Planning, Operational Strategy


MLOps Stack Canvas

Block (Canvas)

Tool / Service

Options & Trade-offs (Why chosen)

1. Value Proposition & Ownership

Confluence/Jira

Keeps model ownership explicit (product, safety, infra). Decisions captured as ADRs; reduces ambiguity in a safety-critical domain.

2. Data Sources & Versioning

S3 (lake), S3 Glacier/Intelligent-Tiering, Lake Formation, IAM/KMS

Durable, cheap, fine-grained access control and encryption. Tiering controls cost at PB scale.

Data ingress: Snowball, DataSync, Direct Connect

Hybrid ingest (bulk vs. network). Snowball for big offline drops; DataSync for ongoing transfers.

ROS/rosbag tooling

Native handling of multi-sensor logs (camera, radar, lidar, CAN).

DVC + Git LFS

Dataset, manifest, and label versioning tied to code; reproducible experiments; artifact lineage.

Data governance: Glue Data Catalog

Central schema/partition catalog for discovery and query; feeds Athena/EMR.

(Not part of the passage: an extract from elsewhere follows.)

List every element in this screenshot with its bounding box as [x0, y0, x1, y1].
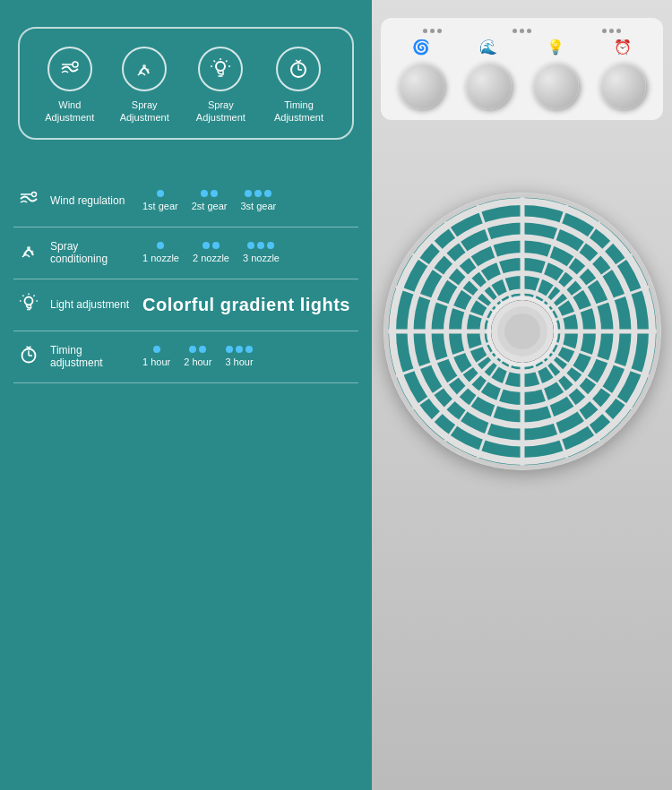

3. Data Analysis & Experiment Mgmt

Python, PyTorch, CUDA/TensorRT

Dominant stack for CV in the project window; strong ecosystem and production path.

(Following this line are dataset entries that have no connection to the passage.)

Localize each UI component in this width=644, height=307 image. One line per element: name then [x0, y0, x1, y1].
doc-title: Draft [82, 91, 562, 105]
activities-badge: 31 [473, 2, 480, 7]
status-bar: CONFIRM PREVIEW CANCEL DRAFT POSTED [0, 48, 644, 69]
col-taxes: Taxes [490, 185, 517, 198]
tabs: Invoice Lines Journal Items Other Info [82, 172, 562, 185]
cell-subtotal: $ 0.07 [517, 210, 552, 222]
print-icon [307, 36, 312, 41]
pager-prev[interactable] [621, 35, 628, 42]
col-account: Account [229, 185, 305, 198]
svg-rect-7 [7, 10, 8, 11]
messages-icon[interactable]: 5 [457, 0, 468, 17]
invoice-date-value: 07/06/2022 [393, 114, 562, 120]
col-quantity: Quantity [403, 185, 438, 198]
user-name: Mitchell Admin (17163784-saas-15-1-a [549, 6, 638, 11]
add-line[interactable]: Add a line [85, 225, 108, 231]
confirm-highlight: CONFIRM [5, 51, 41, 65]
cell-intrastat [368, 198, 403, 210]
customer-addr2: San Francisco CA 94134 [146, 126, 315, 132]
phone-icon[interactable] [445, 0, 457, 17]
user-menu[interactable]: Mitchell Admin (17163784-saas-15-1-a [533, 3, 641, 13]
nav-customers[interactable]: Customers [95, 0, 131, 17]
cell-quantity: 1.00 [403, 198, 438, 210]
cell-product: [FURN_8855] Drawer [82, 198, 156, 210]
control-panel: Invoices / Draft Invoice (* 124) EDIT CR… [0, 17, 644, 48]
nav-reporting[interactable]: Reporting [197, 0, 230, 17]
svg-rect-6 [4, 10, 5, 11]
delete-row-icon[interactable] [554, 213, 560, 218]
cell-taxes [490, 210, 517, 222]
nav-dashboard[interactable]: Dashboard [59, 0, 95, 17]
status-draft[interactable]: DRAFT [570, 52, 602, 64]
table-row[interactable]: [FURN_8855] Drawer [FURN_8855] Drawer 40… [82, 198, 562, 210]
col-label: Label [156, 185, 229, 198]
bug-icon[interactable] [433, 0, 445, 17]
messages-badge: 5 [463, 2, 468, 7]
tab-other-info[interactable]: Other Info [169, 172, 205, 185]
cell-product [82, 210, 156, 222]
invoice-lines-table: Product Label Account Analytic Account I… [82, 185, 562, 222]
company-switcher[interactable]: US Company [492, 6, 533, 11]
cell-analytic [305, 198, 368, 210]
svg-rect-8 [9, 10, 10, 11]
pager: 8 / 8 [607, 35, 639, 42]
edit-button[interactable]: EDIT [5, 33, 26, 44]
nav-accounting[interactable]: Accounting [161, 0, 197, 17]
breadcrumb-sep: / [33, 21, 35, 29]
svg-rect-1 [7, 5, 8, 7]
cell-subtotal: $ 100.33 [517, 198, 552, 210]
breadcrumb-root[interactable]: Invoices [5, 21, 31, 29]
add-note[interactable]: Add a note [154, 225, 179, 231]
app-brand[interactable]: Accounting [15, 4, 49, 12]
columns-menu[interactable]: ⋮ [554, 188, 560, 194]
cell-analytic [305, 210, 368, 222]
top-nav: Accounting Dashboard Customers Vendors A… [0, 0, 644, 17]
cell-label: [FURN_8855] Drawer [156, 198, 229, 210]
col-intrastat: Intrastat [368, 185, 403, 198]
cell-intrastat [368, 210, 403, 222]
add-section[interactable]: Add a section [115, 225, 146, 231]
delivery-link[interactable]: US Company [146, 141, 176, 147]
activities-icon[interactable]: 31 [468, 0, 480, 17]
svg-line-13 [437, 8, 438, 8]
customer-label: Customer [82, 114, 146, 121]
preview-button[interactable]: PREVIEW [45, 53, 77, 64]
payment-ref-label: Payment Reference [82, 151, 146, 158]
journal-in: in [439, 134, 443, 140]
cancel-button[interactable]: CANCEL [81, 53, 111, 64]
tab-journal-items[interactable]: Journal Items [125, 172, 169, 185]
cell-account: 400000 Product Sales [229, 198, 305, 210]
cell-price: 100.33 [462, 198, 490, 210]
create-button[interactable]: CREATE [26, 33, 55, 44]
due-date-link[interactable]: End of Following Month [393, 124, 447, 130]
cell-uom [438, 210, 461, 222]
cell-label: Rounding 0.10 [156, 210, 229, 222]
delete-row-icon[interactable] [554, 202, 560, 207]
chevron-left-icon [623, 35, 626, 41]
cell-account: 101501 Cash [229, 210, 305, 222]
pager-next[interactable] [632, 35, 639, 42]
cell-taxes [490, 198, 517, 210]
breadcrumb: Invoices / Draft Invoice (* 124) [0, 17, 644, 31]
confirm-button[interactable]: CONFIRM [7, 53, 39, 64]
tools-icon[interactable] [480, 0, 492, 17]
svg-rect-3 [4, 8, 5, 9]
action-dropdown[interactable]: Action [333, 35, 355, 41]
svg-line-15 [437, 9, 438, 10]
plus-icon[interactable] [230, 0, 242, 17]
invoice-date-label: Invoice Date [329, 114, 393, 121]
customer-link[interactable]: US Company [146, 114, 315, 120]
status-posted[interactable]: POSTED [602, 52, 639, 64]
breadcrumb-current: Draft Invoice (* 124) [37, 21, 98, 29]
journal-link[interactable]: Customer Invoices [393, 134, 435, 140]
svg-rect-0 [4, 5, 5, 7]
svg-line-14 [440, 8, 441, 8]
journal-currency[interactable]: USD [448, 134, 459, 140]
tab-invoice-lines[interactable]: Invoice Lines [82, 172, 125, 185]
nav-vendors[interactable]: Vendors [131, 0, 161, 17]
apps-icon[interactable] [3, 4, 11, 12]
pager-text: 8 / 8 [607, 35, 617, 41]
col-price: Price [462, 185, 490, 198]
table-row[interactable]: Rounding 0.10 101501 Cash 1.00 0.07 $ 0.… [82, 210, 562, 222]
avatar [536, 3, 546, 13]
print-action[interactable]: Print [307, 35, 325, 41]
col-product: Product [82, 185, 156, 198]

Jupyter/VS Code + remote kernels

Fast iteration; runs close to data/GPUs.

W&B (Experiments + Artifacts)

Single pane for metrics, configs, datasets, and models; artifact lineage; team reports.

4. Feature Store & Workflows (optional)

Feast (opt-in)

Use only if multiple models reuse temporal/tabular features (e.g., telemetry, map joins). Offline: S3/Parquet + Glue/Athena; Online: DynamoDB/Redis. Avoids premature complexity for primarily deep CV models.

5. Foundations (DevOps & Code Mgmt)

GitHub + trunk-based flow

Simple, fast releases; short-lived branches.

CI/CD: GitHub Actions

Build/test Docker, run unit/integration tests, push images to ECR, deploy via IaC—fully as code.

IaC: Terraform

Reproducible AWS infra (EKS/ECS, VPC, S3, IAM, ECR, RDS/OpenSearch, etc.).

Quality: pytest, hypothesis, mypy, black, isort, pre-commit

Enforces correctness and style; catches regressions early.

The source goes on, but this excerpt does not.